Pergunta

I have an application (openCV - C++) that grab an image from webcam, encode it in JPG and trasmitt it from a Server to Client. Thwebcam is stereo so actually I have two image, LEFT and RIGHT. In the client, when I recieve the image I decode it and I generate an Anaglyph 3D Effect. For do this I use the OpenCV... Well I encode the image in this way:

 params.push_back(CV_IMWRITE_JPEG_QUALITY);
 params.push_back(60); //image quality
 imshow(image); // here the anagliphic image is good!
 cv::imencode(".jpg", image, buffer, params);

and decode in this way:

 cv::Mat imageRecieved = cv::imdecode( cv::Mat(v), CV_LOAD_IMAGE_COLOR );

What I see is that this kind of encode generate in the Anaglyph image a "ghost effect" (artifact?) so there is a bad effect with the edges of the object. If look a door for example there a ghost effect with the edge of the door. I'm sure that this depends of the encode because if I show the Anaglyph image before encode instruction this work well. I cannot use the PNG because it generate to large image and this is a problem for the connection between the Server and the Client.

I look for the GIF but, if I understood good, is nt supported by the cv::encode function.

So there is another way to encode a cv:Mat obj in JPG withou this bad effect and without increase to much the size of the image?

Foi útil?

Solução

If your server is only used as an image storage, you can send to the server the 2 original stereo images (compressed) and just generate the Anaglyph when you need it. I figure that if you fetch the image pair (JPEG) from the server and then generate the Anaglyph (client-side), it will have no ghosting. It might be that the compressed pair of images combined is smaller than the Anaglyph .png.

Outras dicas

I assume the anaglyph encoding is using line interlacing to combine both sides into one image.

You are using JPEG to compress the image.

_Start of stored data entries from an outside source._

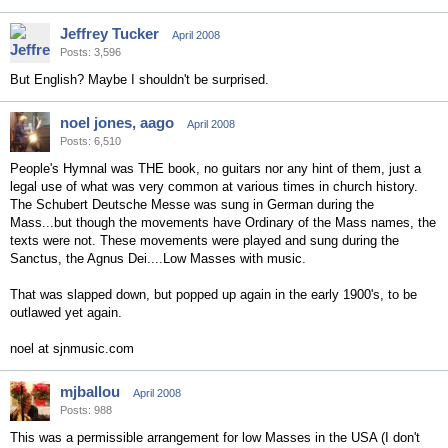
Jeffrey Tucker
April 2008
Posts: 3,596
But English? Maybe I shouldn't be surprised.
noel jones, aago
April 2008
Posts: 6,510
People's Hymnal was THE book, no guitars nor any hint of them, just a
legal use of what was very common at various times in church history.
The Schubert Deutsche Messe was sung in German during the
Mass...but though the movements have Ordinary of the Mass names, the
texts were not. These movements were played and sung during the
Sanctus, the Agnus Dei....Low Masses with music.
That was slapped down, but popped up again in the early 1900's, to be
outlawed yet again.
noel at sjnmusic.com
mjballou
April 2008
Posts: 988
This was a permissible arrangement for low Masses in the USA (I don't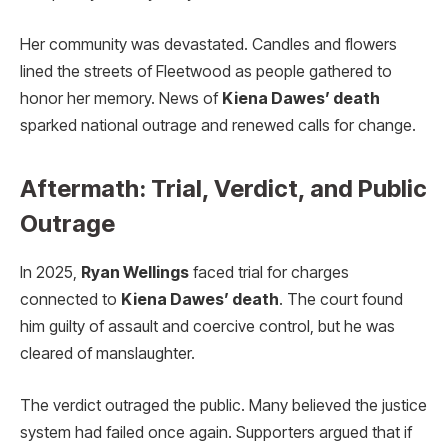
Her community was devastated. Candles and flowers
lined the streets of Fleetwood as people gathered to
honor her memory. News of
Kiena Dawes’ death
sparked national outrage and renewed calls for change.
Aftermath: Trial, Verdict, and Public
Outrage
In 2025,
Ryan Wellings
faced trial for charges
connected to
Kiena Dawes’ death
. The court found
him guilty of assault and coercive control, but he was
cleared of manslaughter.
The verdict outraged the public. Many believed the justice
system had failed once again. Supporters argued that if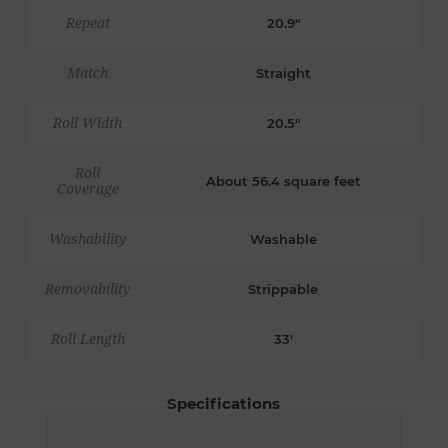
Repeat
20.9"
Match
Straight
Roll Width
20.5"
Roll
About 56.4 square feet
Coverage
Washability
Washable
Removability
Strippable
Roll Length
33'
Specifications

This algorithm optimized to compress "photo-like" real world images from cameras, and works very well on these.

The difference of "photo-like" and other images, regarding image compression, is about the frequencies occurring in the image.
Roughly speaking, in "photo-like" images, the high frequency part is relatively small, and mostly not important for the image content.
So the high frequencies can be safely compressed.

If two frames are interlaced line by line, this creates an image with very strong high frequency part.

The JPEG algorithm discards much of that information as unimportant, but because it is actually important, that causes relatively strong artefacts.

JPEG basically just "does not work" on this kind of images.

If you can change the encoding of the anaqlyph images to side by side, or alternating full images from left and right, JPEG compression should just work fine.

Is this an option for you?

If not, it will get much more complicated. One problem - if you need good compression - is that the algorithms that are great for compressing images with very high frequencies are really bad at compressing "photo-like" data, which is still the larger part of your image.

Therefore, please try really hard to change the encoding to be not line-interlacing, that should be about an order of magnitude easier than other options.